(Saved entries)
===

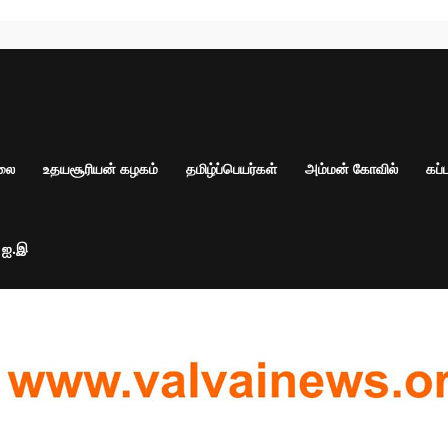
ாலை
உதயசூரியன் கழகம்
தமிழ்ப்பெயர்கள்
அம்மன் கோவில்
கப்
் ஐ.இ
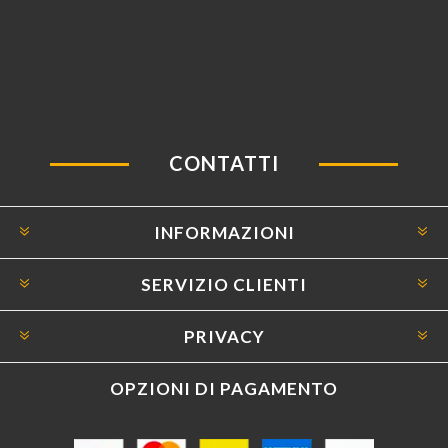
CONTATTI
INFORMAZIONI
SERVIZIO CLIENTI
PRIVACY
OPZIONI DI PAGAMENTO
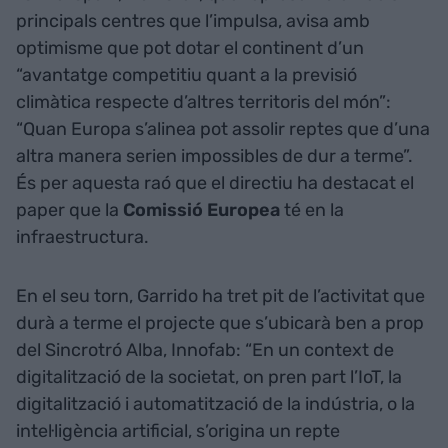
principals centres que l’impulsa, avisa amb
optimisme que pot dotar el continent d’un
“avantatge competitiu quant a la previsió
climàtica respecte d’altres territoris del món”:
“Quan Europa s’alinea pot assolir reptes que d’una
altra manera serien impossibles de dur a terme”.
És per aquesta raó que el directiu ha destacat el
paper que la
Comissió
Europea
té en la
infraestructura.
En el seu torn, Garrido ha tret pit de l’activitat que
durà a terme el projecte que s’ubicarà ben a prop
del Sincrotró Alba, Innofab: “En un context de
digitalització de la societat, on pren part l’IoT, la
digitalització i automatització de la indústria, o la
intel·ligència artificial, s’origina un repte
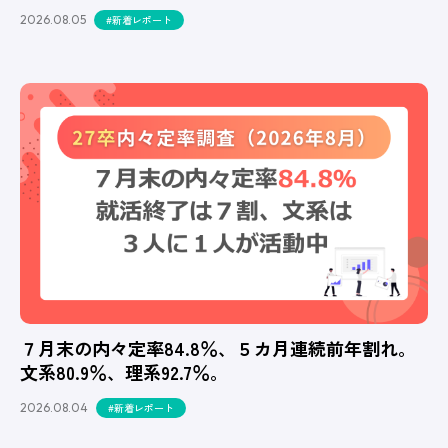
2026.08.05
#新着レポート
７月末の内々定率84.8％、５カ月連続前年割れ。
文系80.9％、理系92.7％。
2026.08.04
#新着レポート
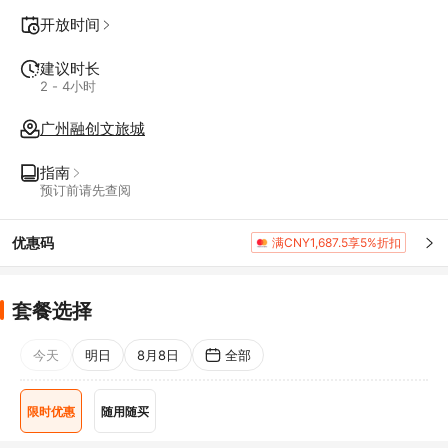
开放时间
建议时长
2 - 4小时
广州融创文旅城
指南
预订前请先查阅
优惠码
满CNY1,687.5享5%折扣
套餐选择
今天
明日
8月8日
全部
限时优惠
随用随买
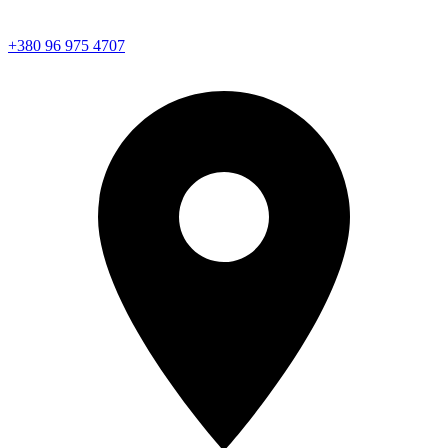
+380 96 975 4707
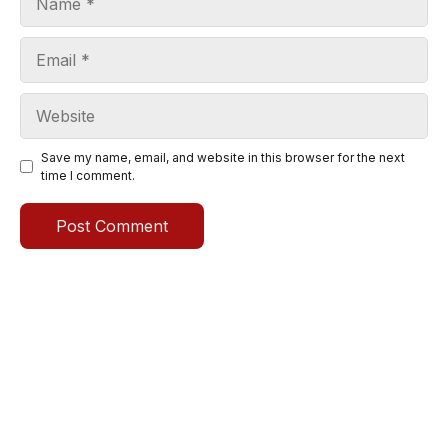
Email
Website
Save my name, email, and website in this browser for the next
time I comment.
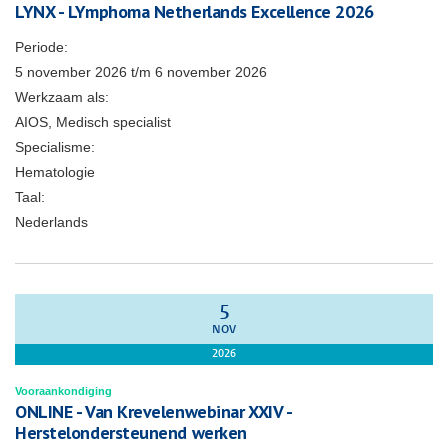
LYNX - LYmphoma Netherlands Excellence 2026
Periode:
5 november 2026
t/m
6 november 2026
Werkzaam als:
AIOS, Medisch specialist
Specialisme:
Hematologie
Taal:
Nederlands
5
NOV
2026
Vooraankondiging
ONLINE - Van Krevelenwebinar XXIV -
Herstelondersteunend werken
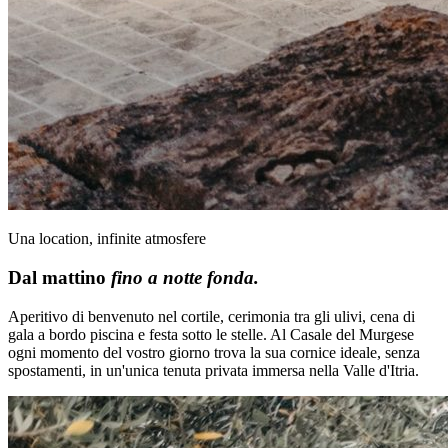
Una location, infinite atmosfere
Dal mattino
fino a notte fonda.
Aperitivo di benvenuto nel cortile, cerimonia tra gli ulivi, cena di
gala a bordo piscina e festa sotto le stelle. Al Casale del Murgese
ogni momento del vostro giorno trova la sua cornice ideale, senza
spostamenti, in un'unica tenuta privata immersa nella Valle d'Itria.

===

• _What is required_:
Your task is to reproduce every record exactly while omitting the pictures.

• _Answer area_:
ாலை
உதயசூரியன் கழகம்
தமிழ்ப்பெயர்கள்
அம்மன் கோவில்
கப்
் ஐ.இ
CONTATTI
INFORMAZIONI
SERVIZIO CLIENTI
PRIVACY
OPZIONI DI PAGAMENTO
principals centres que l’impulsa, avisa amb
optimisme que pot dotar el continent d’un
“avantatge competitiu quant a la previsió
climàtica respecte d’altres territoris del món”:
“Quan Europa s’alinea pot assolir reptes que d’una
altra manera serien impossibles de dur a terme”.
És per aquesta raó que el directiu ha destacat el
paper que la
Comissió
Europea
té en la
infraestructura.
En el seu torn, Garrido ha tret pit de l’activitat que
durà a terme el projecte que s’ubicarà ben a prop
del Sincrotró Alba, Innofab: “En un context de
digitalització de la societat, on pren part l’IoT, la
digitalització i automatització de la indústria, o la
intel·ligència artificial, s’origina un repte
2026.08.05
#新着レポート
７月末の内々定率84.8％、５カ月連続前年割れ。
文系80.9％、理系92.7％。
2026.08.04
#新着レポート
开放时间
建议时长
2 - 4小时
广州融创文旅城
指南
预订前请先查阅
优惠码
满CNY1,687.5享5%折扣
套餐选择
今天
明日
8月8日
全部
限时优惠
随用随买
+380 96 975 4707
Email
Website
Save my name, email, and website in this browser for the next
time I comment.
LYNX - LYmphoma Netherlands Excellence 2026
Periode:
5 november 2026
t/m
6 november 2026
Werkzaam als:
AIOS, Medisch specialist
Specialisme:
Hematologie
Taal:
Nederlands
5
NOV
2026
Vooraankondiging
ONLINE - Van Krevelenwebinar XXIV -
Herstelondersteunend werken
Una location, infinite atmosfere
Dal mattino
fino a notte fonda.
Aperitivo di benvenuto nel cortile, cerimonia tra gli ulivi, cena di
gala a bordo piscina e festa sotto le stelle. Al Casale del Murgese
ogni momento del vostro giorno trova la sua cornice ideale, senza
spostamenti, in un'unica tenuta privata immersa nella Valle d'Itria.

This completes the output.